+++ Dataset records

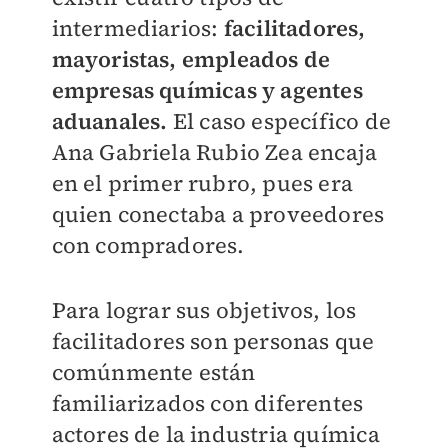
intermediarios:
facilitadores,
mayoristas, empleados de
empresas químicas y agentes
aduanales.
El caso específico de
Ana Gabriela Rubio Zea encaja
en el primer rubro, pues era
quien conectaba a proveedores
con compradores.
Para lograr sus objetivos, los
facilitadores son personas que
comúnmente están
familiarizados con diferentes
actores de la industria química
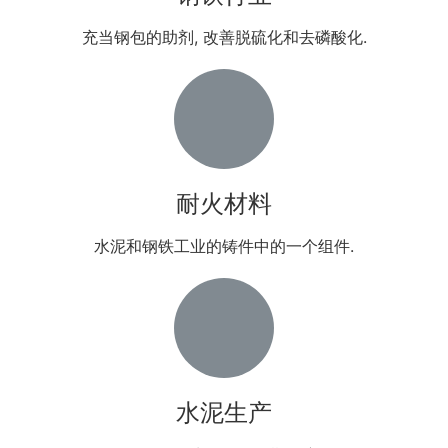
充当钢包的助剂, 改善脱硫化和去磷酸化.
耐火材料
水泥和钢铁工业的铸件中的一个组件.
水泥生产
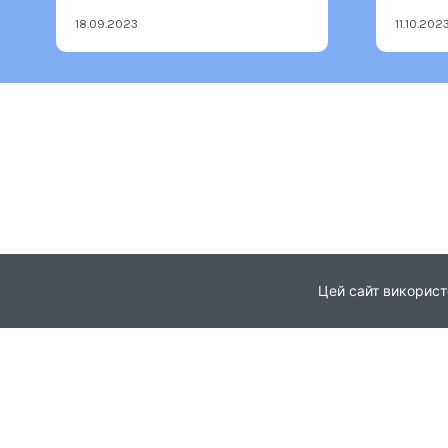
18.09.2023
11.10.202
Цей сайт використ
Головна
Про проєкт
© 2021
Партнери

++++++

What you should do: Without including any pictures, print each record exactly.

Result:
intermediarios:
facilitadores,
mayoristas, empleados de
empresas químicas y agentes
aduanales.
El caso específico de
Ana Gabriela Rubio Zea encaja
en el primer rubro, pues era
quien conectaba a proveedores
con compradores.
Para lograr sus objetivos, los
facilitadores son personas que
comúnmente están
familiarizados con diferentes
actores de la industria química
充当钢包的助剂, 改善脱硫化和去磷酸化.
耐火材料
水泥和钢铁工业的铸件中的一个组件.
水泥生产
18.09.2023
11.10.202
Цей сайт використ
Головна
Про проєкт
© 2021
Партнери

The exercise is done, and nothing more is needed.